Acid is secreted by parietal cells in the proximal two thirds (body) of the stomach. Gastric acid aids digestion by creating the optimal pH for pepsin and gastric lipase and by stimulating pancreatic bicarbonate secretion. Acid secretion is initiated by food: the thought, smell, or taste of food effects vagal stimulation of the gastrin-secreting G cells located in the distal one third (antrum) of the stomach. The arrival of protein to the stomach further stimulates gastrin output. Circulating gastrin triggers the release of histamine from enterochromaffin-like cells in the body of the stomach. Histamine stimulates the parietal cells via their H2 receptors. The parietal cells secrete acid, and the resulting drop in pH causes the antral D cells to release somatostatin, which inhibits gastrin release (negative feedback control).

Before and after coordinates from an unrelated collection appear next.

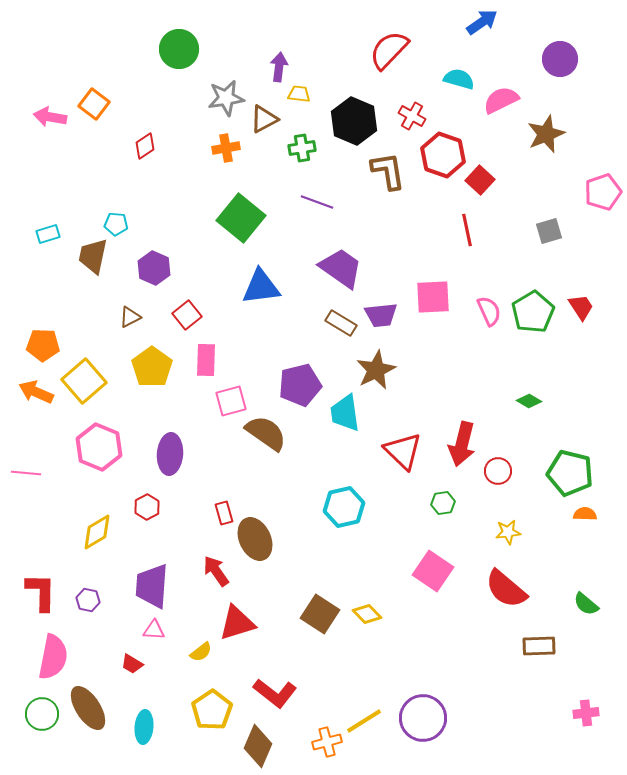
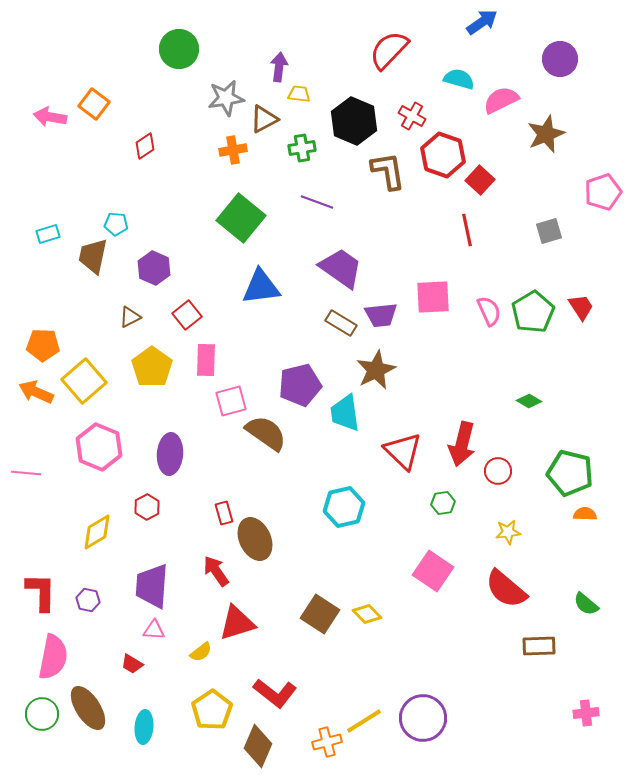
orange cross at (226, 148): moved 7 px right, 2 px down
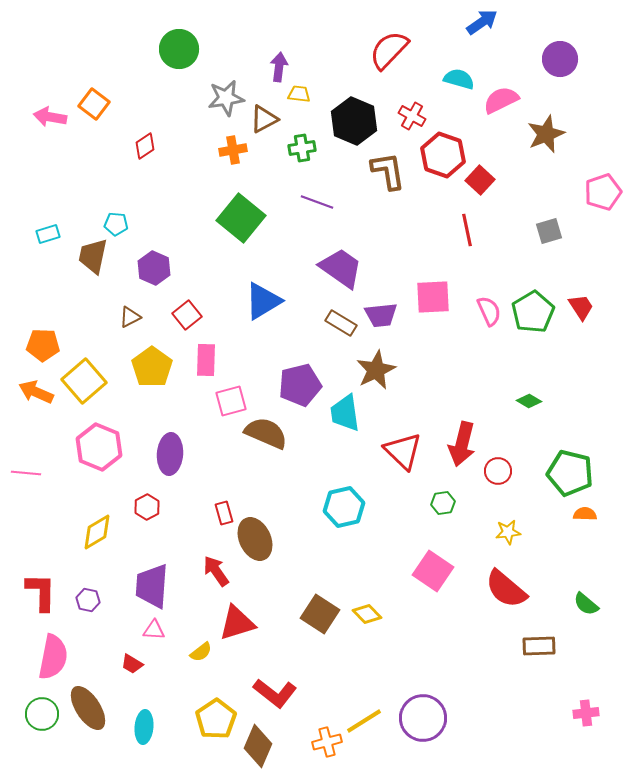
blue triangle at (261, 287): moved 2 px right, 14 px down; rotated 24 degrees counterclockwise
brown semicircle at (266, 433): rotated 12 degrees counterclockwise
yellow pentagon at (212, 710): moved 4 px right, 9 px down
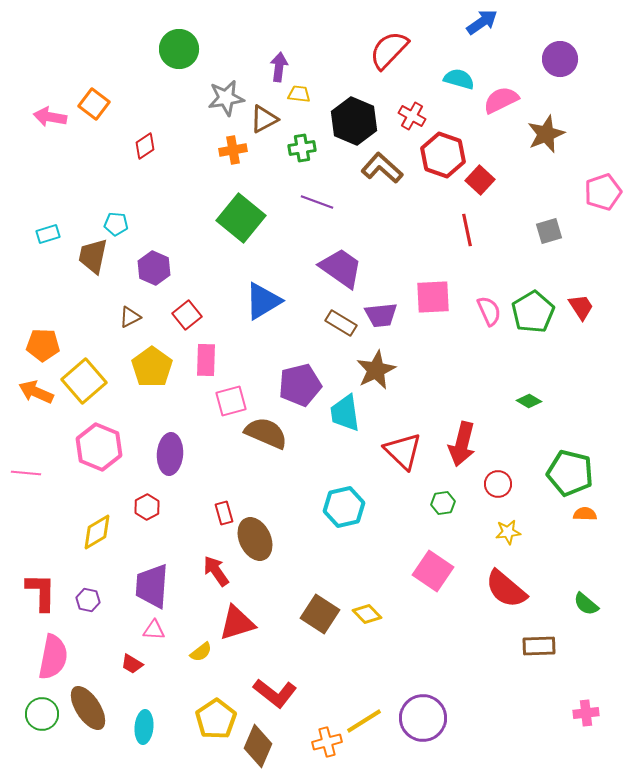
brown L-shape at (388, 171): moved 6 px left, 3 px up; rotated 39 degrees counterclockwise
red circle at (498, 471): moved 13 px down
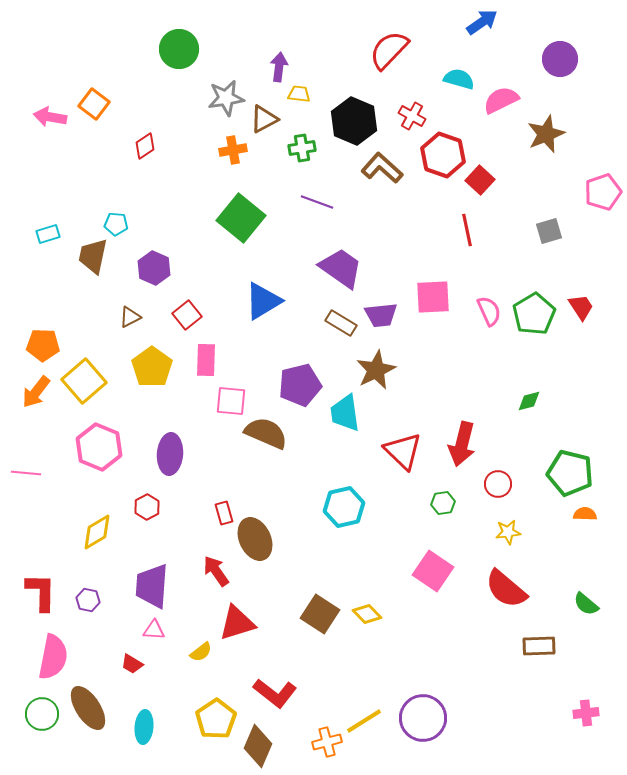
green pentagon at (533, 312): moved 1 px right, 2 px down
orange arrow at (36, 392): rotated 76 degrees counterclockwise
pink square at (231, 401): rotated 20 degrees clockwise
green diamond at (529, 401): rotated 45 degrees counterclockwise
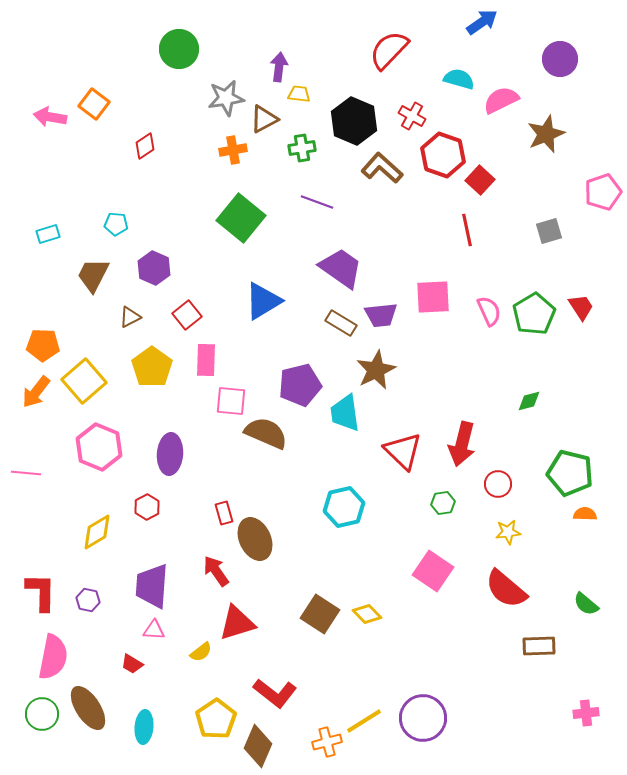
brown trapezoid at (93, 256): moved 19 px down; rotated 15 degrees clockwise
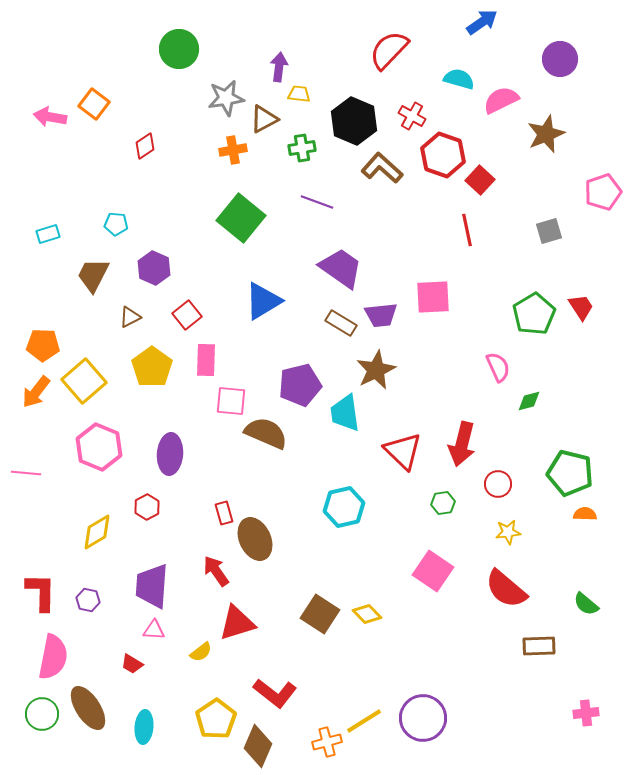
pink semicircle at (489, 311): moved 9 px right, 56 px down
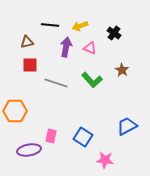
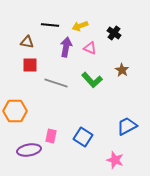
brown triangle: rotated 24 degrees clockwise
pink star: moved 10 px right; rotated 12 degrees clockwise
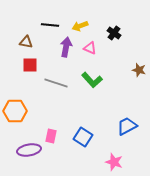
brown triangle: moved 1 px left
brown star: moved 17 px right; rotated 16 degrees counterclockwise
pink star: moved 1 px left, 2 px down
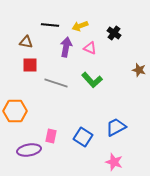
blue trapezoid: moved 11 px left, 1 px down
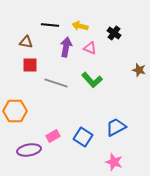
yellow arrow: rotated 35 degrees clockwise
pink rectangle: moved 2 px right; rotated 48 degrees clockwise
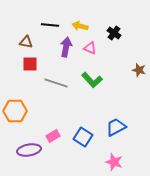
red square: moved 1 px up
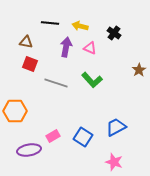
black line: moved 2 px up
red square: rotated 21 degrees clockwise
brown star: rotated 24 degrees clockwise
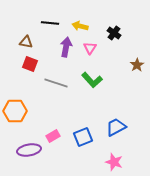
pink triangle: rotated 40 degrees clockwise
brown star: moved 2 px left, 5 px up
blue square: rotated 36 degrees clockwise
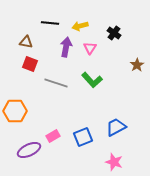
yellow arrow: rotated 28 degrees counterclockwise
purple ellipse: rotated 15 degrees counterclockwise
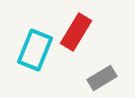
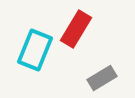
red rectangle: moved 3 px up
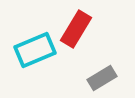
cyan rectangle: rotated 45 degrees clockwise
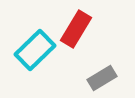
cyan rectangle: rotated 21 degrees counterclockwise
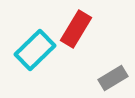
gray rectangle: moved 11 px right
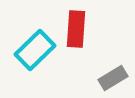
red rectangle: rotated 27 degrees counterclockwise
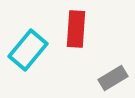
cyan rectangle: moved 7 px left; rotated 6 degrees counterclockwise
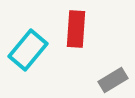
gray rectangle: moved 2 px down
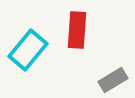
red rectangle: moved 1 px right, 1 px down
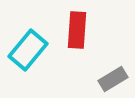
gray rectangle: moved 1 px up
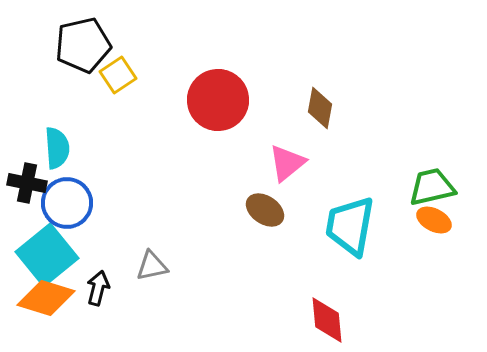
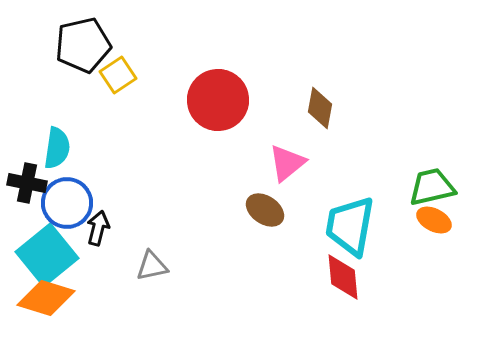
cyan semicircle: rotated 12 degrees clockwise
black arrow: moved 60 px up
red diamond: moved 16 px right, 43 px up
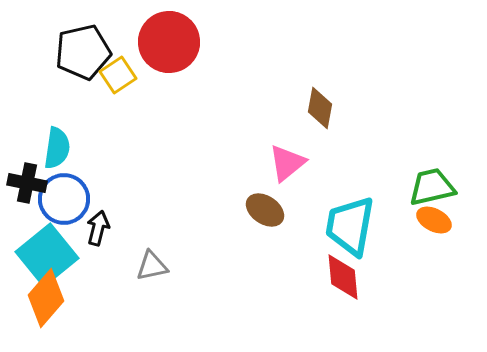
black pentagon: moved 7 px down
red circle: moved 49 px left, 58 px up
blue circle: moved 3 px left, 4 px up
orange diamond: rotated 66 degrees counterclockwise
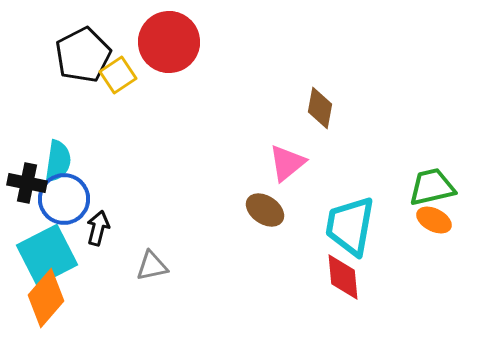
black pentagon: moved 3 px down; rotated 14 degrees counterclockwise
cyan semicircle: moved 1 px right, 13 px down
cyan square: rotated 12 degrees clockwise
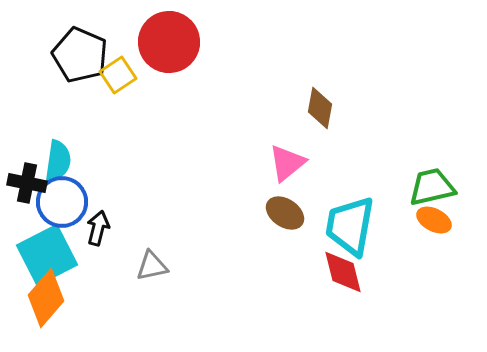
black pentagon: moved 3 px left; rotated 22 degrees counterclockwise
blue circle: moved 2 px left, 3 px down
brown ellipse: moved 20 px right, 3 px down
red diamond: moved 5 px up; rotated 9 degrees counterclockwise
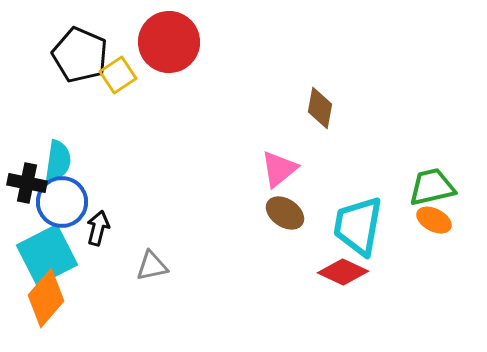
pink triangle: moved 8 px left, 6 px down
cyan trapezoid: moved 8 px right
red diamond: rotated 51 degrees counterclockwise
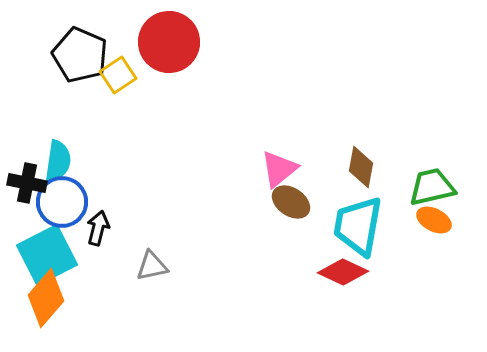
brown diamond: moved 41 px right, 59 px down
brown ellipse: moved 6 px right, 11 px up
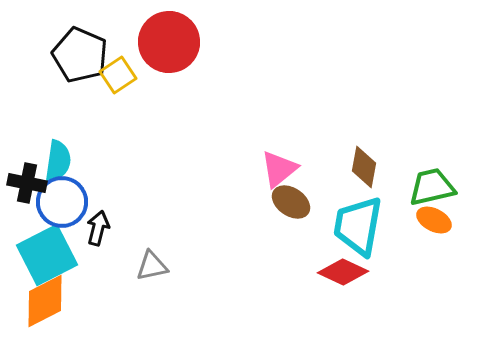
brown diamond: moved 3 px right
orange diamond: moved 1 px left, 3 px down; rotated 22 degrees clockwise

Acid secretion is present at birth and reaches adult levels (on a weight basis) by age 2. There is a decline in acid output in older patients who develop chronic gastritis, but acid output is otherwise maintained throughout life.
Normally, the gastrointestinal mucosa is protected by several distinct mechanisms:
Mucosal production of mucus and HCO3 creates a pH gradient from the gastric lumen (low pH) to the mucosa (neutral pH). The mucus serves as a barrier to the diffusion of acid and pepsin.
Epithelial cells remove excess hydrogen ions (H+) via membrane transport systems and have tight junctions, which prevent back diffusion of H+ ions.
Mucosal blood flow removes excess acid that has diffused across the epithelial layer.
Several growth factors (eg, epidermal growth factor, insulin-like growth factor I) and prostaglandins have been linked to mucosal repair and maintenance of mucosal integrity.
Factors that interfere with these mucosal defenses (particularly nonsteroidal anti-inflammatory drugs [NSAIDs] and Helicobacter pylori infection) predispose to gastritis and peptic ulcer disease.
NSAIDs promote mucosal inflammation and ulcer formation (sometimes with gastrointestinal bleeding) both topically and systemically. By inhibiting prostaglandin production via blockage of the enzyme cyclooxygenase (COX), NSAIDs reduce gastric blood flow, reduce mucus and HCO3 secretion, and decrease cell repair and replication. Also, because NSAIDs are weak acids and are nonionized at gastric pH, they diffuse freely across the mucus barrier into gastric epithelial cells, where H+ ions are liberated, leading to cellular damage. Because gastric prostaglandin production involves the COX-1 isoform, NSAIDs that are selective COX-2 inhibitors have fewer adverse gastric effects than other NSAIDs.